(MATERIAL SUPPLIED)
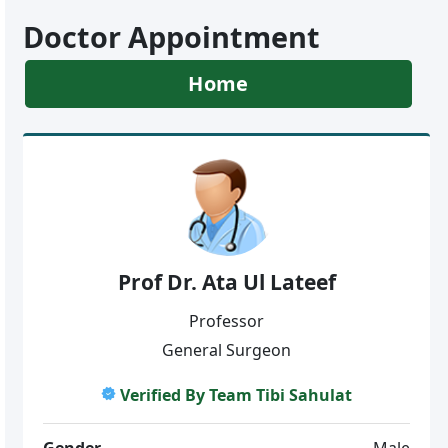
Doctor Appointment
Home
Prof Dr. Ata Ul Lateef
Professor
General Surgeon
Verified By Team Tibi Sahulat
Gender
Male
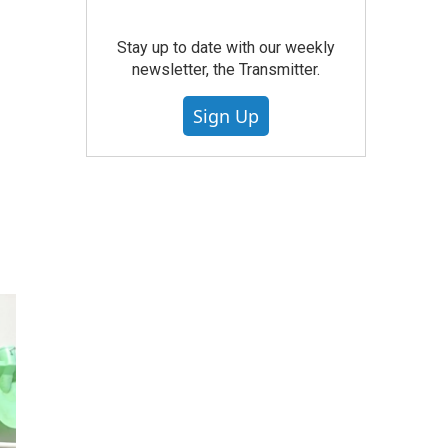
Stay up to date with our weekly
newsletter, the Transmitter.
Sign Up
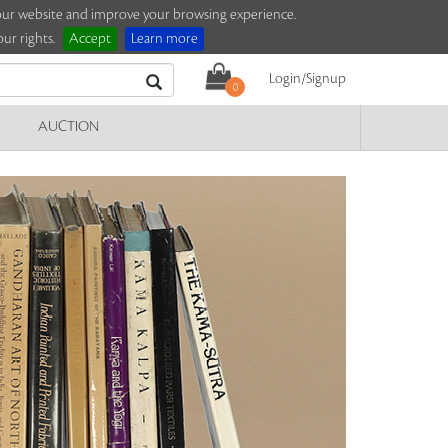
e our website and improve your browsing experience.
ur rights.
Accept
Learn more
Login/Signup
0
AUCTION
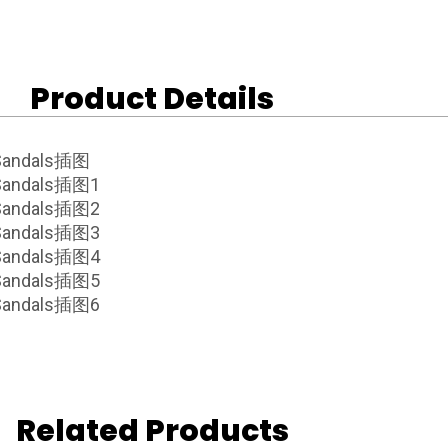
Product Details
Related Products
(End MATERIAL SUPPLIED)
TASK TO CARRY OUT — All lines from the line with "Login/Signup" through the final line of the listing are to be printed exactly, both ends included; the pictures are not.

EXERCISE SOLUTION —
Login/Signup
0
AUCTION
Product Details
Related Products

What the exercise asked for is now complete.